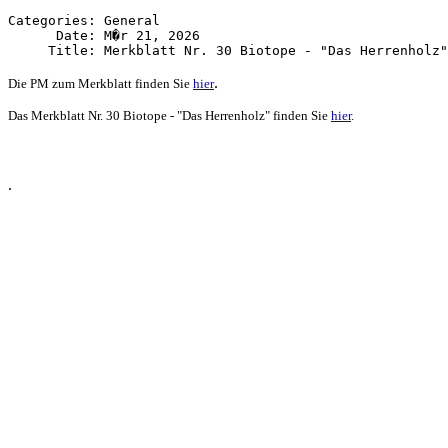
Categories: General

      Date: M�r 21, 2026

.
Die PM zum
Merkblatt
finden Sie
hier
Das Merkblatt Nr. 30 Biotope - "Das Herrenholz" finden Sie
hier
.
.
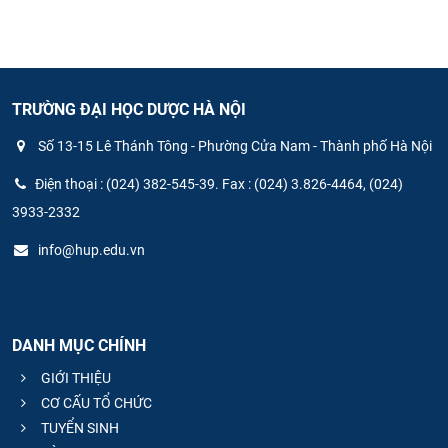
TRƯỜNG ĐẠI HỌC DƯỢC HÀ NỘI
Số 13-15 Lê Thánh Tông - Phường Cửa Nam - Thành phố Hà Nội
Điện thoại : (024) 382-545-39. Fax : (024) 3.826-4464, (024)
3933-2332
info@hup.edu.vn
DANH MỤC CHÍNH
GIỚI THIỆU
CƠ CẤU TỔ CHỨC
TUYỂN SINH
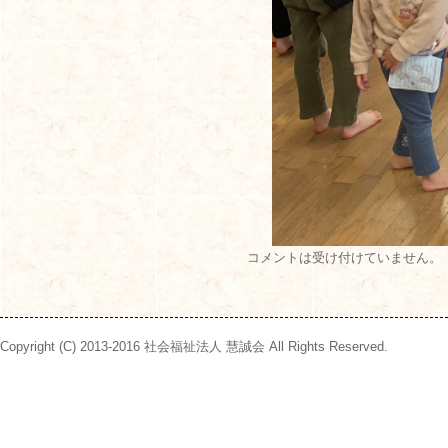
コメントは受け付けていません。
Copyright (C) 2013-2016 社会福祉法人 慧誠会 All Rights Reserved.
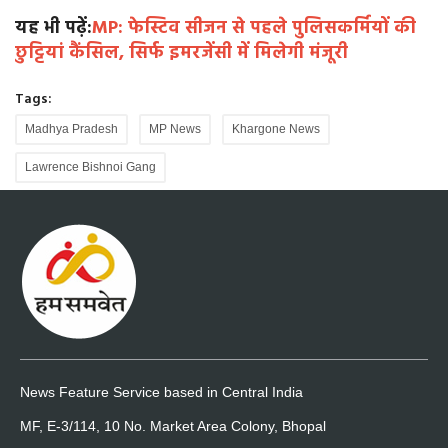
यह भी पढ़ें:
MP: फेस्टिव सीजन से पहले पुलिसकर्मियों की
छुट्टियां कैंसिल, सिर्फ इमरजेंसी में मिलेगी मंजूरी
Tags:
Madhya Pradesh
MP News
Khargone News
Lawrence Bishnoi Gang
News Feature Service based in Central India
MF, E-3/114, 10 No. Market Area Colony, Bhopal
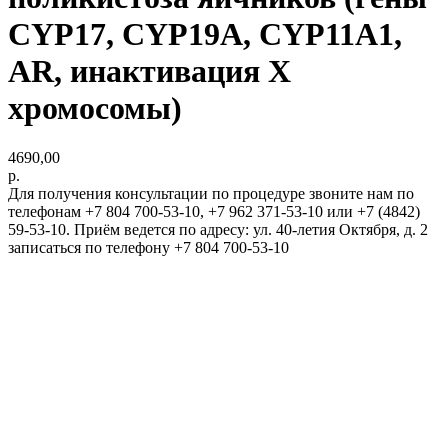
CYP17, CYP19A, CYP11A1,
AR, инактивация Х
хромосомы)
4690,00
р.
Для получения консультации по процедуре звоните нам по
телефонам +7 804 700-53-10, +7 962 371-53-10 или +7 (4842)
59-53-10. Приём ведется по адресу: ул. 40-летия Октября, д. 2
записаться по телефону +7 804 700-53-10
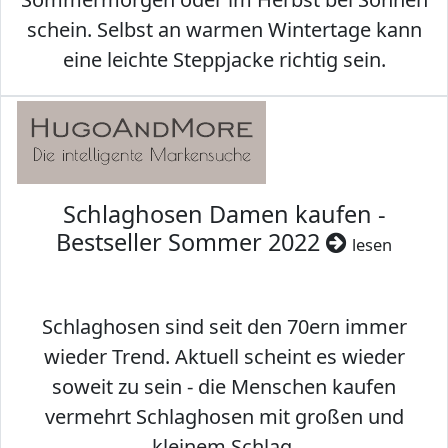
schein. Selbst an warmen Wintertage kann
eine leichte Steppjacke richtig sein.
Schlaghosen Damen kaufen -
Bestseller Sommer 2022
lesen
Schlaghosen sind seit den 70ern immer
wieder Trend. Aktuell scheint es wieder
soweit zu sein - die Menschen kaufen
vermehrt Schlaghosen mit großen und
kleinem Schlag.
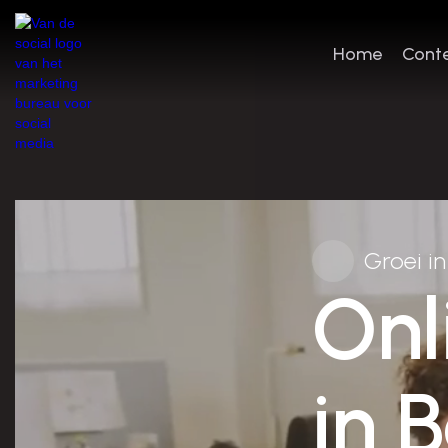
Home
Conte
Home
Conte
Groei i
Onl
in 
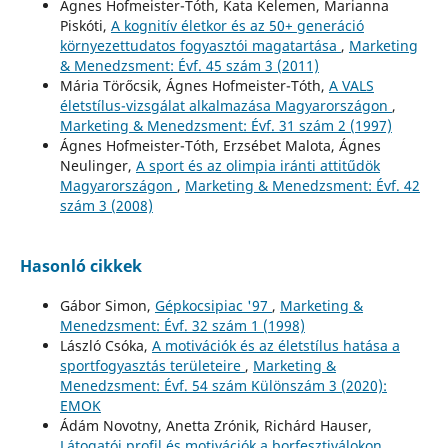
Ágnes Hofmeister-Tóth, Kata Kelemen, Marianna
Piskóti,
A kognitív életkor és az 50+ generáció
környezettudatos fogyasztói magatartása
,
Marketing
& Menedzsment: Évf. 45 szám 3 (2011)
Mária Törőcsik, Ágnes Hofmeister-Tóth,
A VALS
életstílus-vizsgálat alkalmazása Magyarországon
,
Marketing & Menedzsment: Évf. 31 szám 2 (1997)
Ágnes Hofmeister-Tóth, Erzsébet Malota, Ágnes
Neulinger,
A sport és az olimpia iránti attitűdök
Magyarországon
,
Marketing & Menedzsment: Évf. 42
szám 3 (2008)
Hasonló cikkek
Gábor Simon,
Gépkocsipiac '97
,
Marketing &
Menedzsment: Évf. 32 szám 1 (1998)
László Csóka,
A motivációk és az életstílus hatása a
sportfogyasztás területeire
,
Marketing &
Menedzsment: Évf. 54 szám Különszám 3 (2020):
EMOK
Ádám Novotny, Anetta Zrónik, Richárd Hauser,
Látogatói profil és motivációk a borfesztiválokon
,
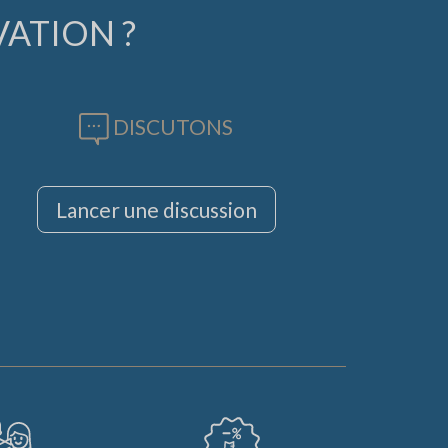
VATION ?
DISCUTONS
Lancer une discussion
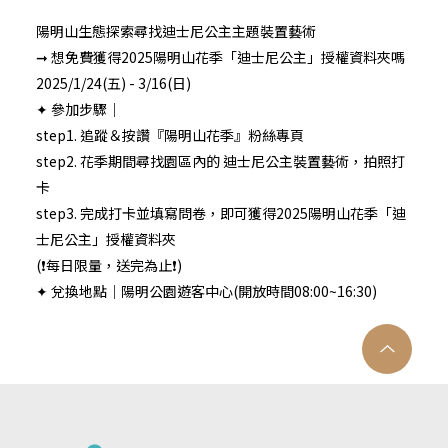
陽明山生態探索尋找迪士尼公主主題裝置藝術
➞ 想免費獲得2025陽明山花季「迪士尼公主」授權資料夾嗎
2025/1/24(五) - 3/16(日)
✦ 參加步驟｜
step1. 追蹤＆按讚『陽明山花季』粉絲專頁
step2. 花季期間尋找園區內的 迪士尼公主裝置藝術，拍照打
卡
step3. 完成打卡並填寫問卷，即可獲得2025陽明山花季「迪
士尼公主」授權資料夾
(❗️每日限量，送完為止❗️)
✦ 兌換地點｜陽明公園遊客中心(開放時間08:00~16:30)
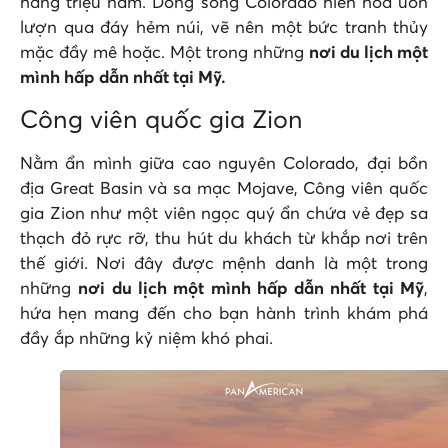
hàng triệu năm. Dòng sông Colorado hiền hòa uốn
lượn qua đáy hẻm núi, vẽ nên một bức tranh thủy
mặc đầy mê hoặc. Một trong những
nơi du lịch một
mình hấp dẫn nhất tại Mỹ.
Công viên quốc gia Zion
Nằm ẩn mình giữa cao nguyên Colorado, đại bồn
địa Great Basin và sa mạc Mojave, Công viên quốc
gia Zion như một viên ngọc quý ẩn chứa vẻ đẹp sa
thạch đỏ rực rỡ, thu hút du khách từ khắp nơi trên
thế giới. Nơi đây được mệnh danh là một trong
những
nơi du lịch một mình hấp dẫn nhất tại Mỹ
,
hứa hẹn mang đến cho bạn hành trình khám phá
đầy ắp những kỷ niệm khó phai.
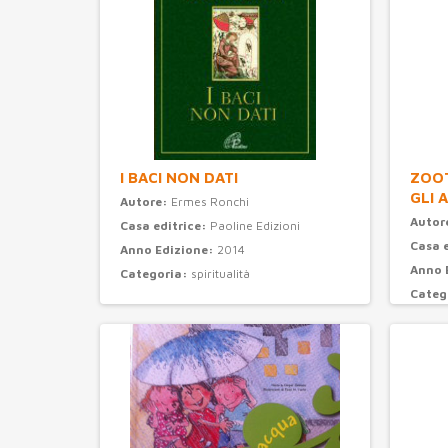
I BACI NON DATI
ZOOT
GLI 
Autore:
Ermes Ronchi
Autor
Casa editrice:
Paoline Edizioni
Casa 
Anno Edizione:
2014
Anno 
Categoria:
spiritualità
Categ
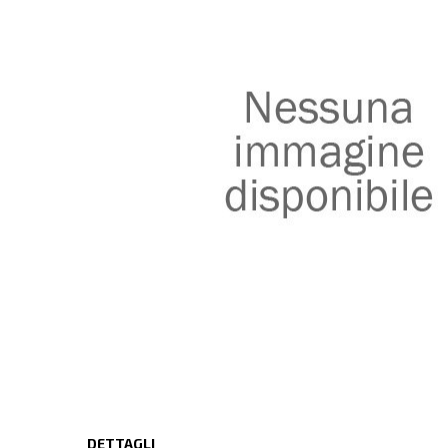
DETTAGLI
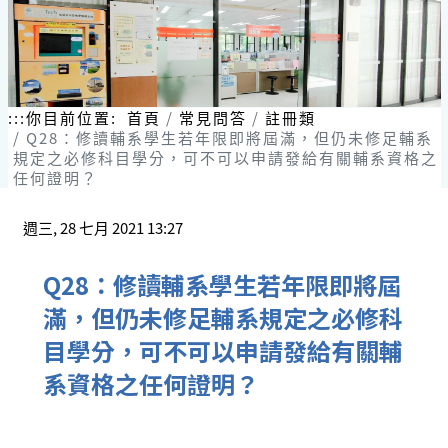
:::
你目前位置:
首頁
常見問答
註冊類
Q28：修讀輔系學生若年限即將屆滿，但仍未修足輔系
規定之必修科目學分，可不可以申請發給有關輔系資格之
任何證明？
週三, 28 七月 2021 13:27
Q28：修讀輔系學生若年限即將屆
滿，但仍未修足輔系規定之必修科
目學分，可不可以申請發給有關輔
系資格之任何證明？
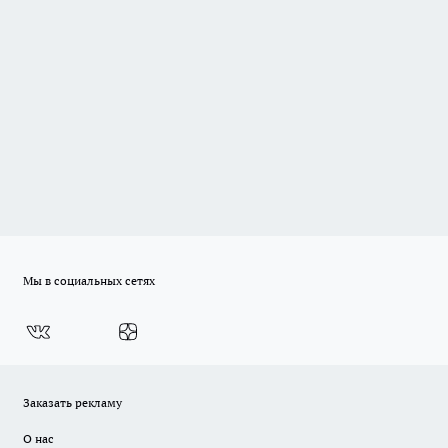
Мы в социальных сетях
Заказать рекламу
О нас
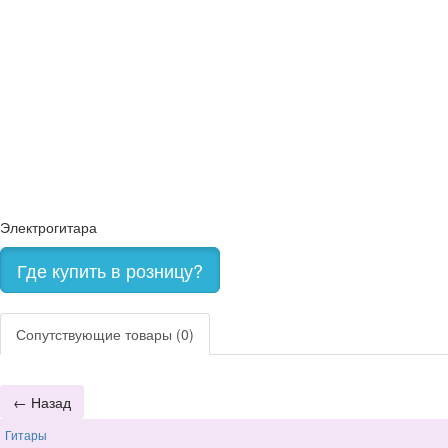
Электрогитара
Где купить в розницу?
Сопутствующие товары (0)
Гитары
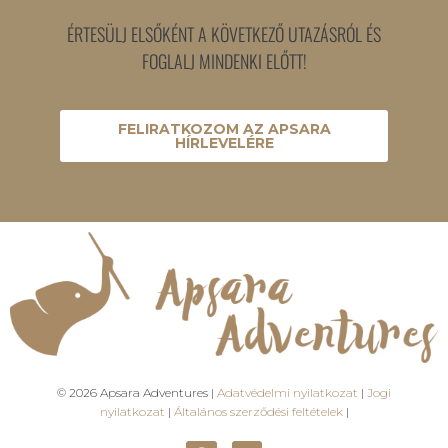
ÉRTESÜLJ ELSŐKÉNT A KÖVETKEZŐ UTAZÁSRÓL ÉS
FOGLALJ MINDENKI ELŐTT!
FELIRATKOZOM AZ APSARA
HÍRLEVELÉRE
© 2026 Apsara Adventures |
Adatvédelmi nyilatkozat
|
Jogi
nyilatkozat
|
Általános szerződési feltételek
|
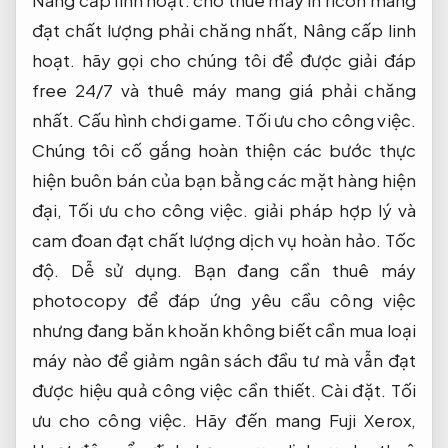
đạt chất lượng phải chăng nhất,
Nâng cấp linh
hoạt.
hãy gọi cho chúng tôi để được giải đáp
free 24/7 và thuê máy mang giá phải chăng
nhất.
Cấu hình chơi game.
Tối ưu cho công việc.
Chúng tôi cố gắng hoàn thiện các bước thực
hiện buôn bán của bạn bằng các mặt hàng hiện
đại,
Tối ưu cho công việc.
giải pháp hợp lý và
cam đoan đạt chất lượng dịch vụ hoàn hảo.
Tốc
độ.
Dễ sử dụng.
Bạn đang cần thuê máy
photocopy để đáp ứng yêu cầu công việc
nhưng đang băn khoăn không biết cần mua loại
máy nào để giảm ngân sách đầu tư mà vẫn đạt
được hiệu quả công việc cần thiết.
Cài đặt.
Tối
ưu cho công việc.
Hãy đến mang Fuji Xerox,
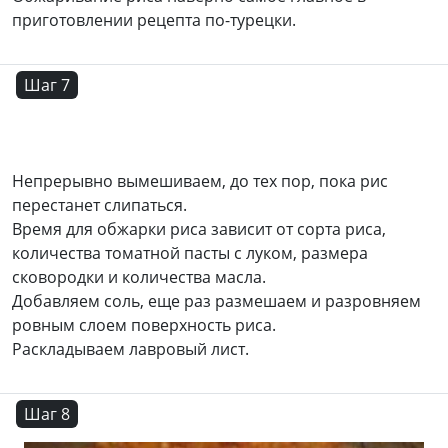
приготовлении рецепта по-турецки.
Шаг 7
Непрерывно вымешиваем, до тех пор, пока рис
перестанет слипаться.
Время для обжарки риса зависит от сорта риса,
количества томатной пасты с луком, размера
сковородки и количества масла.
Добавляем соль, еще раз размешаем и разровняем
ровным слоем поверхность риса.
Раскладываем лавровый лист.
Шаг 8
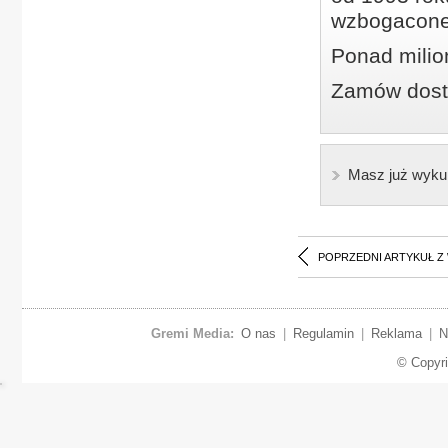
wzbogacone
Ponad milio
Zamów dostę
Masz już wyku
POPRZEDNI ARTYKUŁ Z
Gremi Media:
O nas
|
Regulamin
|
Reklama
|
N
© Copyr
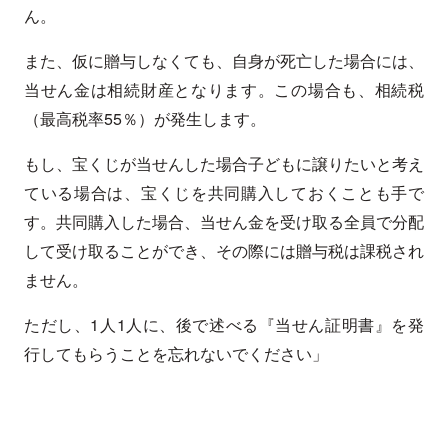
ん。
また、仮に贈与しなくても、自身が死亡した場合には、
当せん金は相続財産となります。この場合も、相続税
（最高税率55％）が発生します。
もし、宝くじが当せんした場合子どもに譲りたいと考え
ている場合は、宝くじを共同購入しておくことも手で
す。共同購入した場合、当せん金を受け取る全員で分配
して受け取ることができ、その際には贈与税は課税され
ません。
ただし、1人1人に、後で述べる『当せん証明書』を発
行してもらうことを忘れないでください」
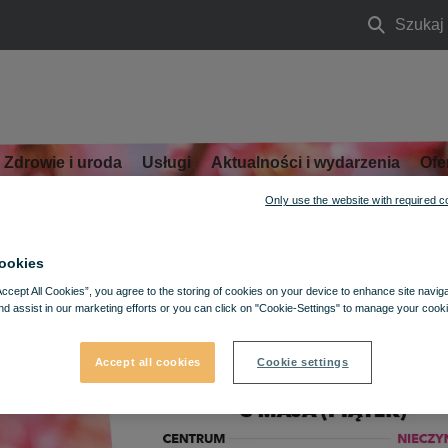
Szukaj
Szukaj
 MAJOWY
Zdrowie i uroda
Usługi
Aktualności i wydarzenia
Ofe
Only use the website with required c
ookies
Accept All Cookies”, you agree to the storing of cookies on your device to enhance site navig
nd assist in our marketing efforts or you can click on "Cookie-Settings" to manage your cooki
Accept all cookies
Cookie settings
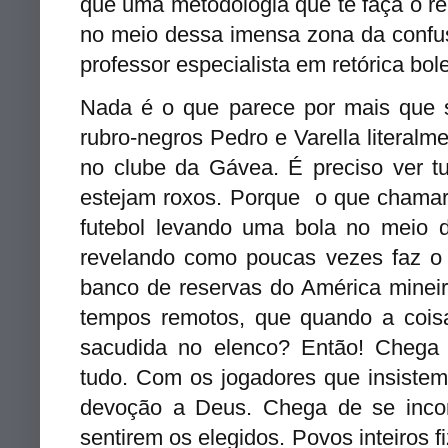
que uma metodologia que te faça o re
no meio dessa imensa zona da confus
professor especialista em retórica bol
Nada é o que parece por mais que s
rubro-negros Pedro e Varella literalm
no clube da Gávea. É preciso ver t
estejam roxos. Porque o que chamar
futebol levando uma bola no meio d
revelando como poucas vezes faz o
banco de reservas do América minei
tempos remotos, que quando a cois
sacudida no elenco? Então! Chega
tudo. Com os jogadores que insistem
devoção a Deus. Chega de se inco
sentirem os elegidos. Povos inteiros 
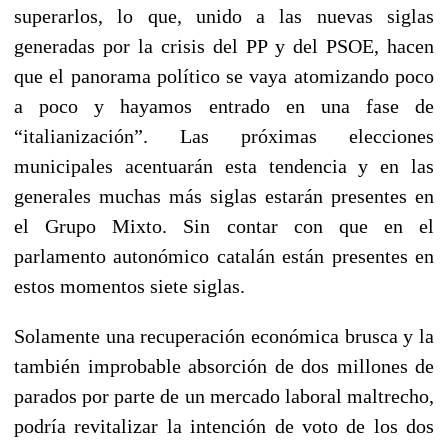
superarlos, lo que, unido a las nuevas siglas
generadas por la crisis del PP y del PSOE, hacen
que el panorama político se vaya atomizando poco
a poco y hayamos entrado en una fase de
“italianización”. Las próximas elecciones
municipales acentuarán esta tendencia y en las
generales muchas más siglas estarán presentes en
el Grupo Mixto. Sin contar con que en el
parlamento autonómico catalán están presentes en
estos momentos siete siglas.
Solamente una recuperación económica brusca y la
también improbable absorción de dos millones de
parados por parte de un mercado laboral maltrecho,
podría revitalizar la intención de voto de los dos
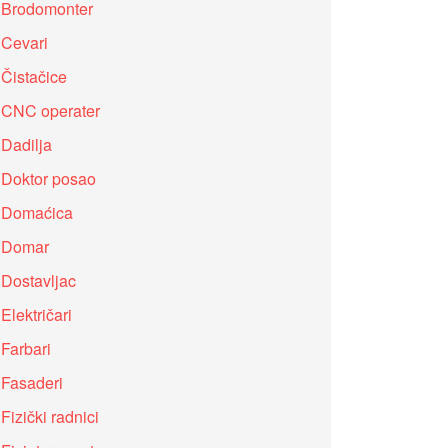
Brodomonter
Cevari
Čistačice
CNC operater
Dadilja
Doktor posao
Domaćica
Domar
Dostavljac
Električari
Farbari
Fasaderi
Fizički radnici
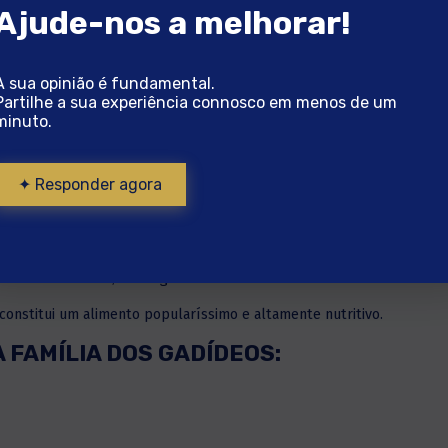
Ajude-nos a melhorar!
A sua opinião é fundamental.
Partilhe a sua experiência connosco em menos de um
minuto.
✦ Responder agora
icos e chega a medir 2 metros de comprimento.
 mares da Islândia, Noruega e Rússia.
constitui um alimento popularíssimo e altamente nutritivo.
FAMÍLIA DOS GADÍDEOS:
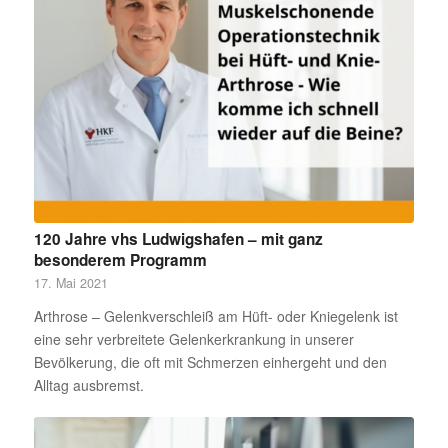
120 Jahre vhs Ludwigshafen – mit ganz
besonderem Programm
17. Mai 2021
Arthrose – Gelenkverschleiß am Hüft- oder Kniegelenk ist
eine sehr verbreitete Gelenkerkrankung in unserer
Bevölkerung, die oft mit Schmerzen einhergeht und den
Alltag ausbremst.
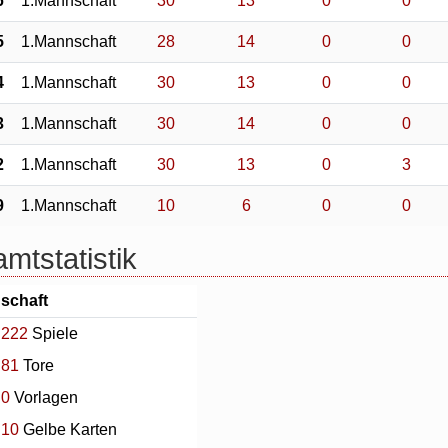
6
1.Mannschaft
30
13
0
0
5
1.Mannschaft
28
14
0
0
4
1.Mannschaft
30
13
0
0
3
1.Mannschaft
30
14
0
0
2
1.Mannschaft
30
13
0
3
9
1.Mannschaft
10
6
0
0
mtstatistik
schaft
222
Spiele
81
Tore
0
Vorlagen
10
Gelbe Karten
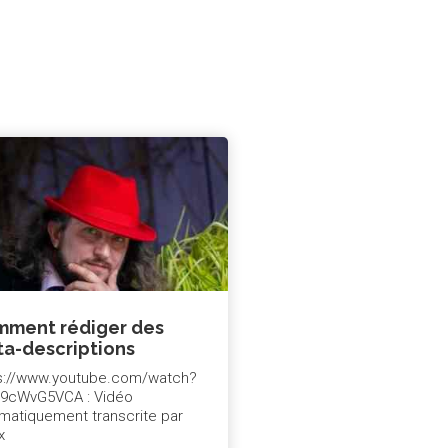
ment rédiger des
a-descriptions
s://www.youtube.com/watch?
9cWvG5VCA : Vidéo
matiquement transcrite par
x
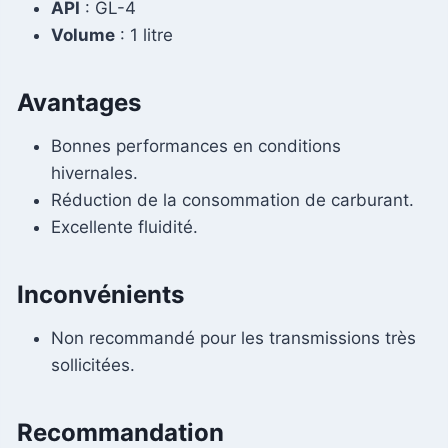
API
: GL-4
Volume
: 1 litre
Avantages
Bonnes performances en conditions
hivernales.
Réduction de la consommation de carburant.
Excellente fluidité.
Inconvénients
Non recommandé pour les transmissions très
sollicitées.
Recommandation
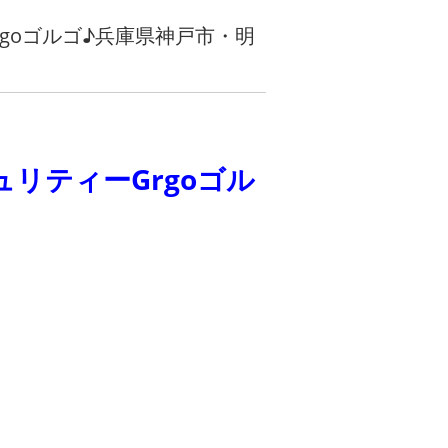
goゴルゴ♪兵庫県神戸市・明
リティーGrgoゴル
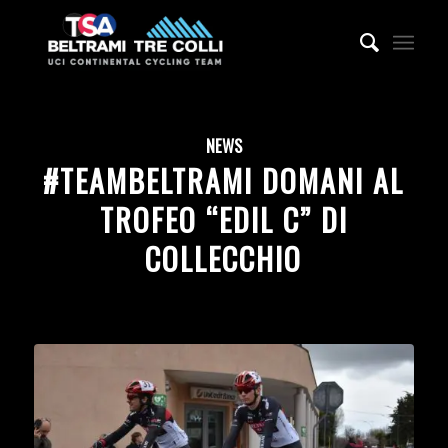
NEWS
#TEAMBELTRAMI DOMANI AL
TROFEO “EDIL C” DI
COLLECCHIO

** TASK ITEM **
When a line among the entries contains "thuê", pull that line out.

** ANSWER SECTION **
free 24/7 và thuê máy mang giá phải chăng
Bạn đang cần thuê máy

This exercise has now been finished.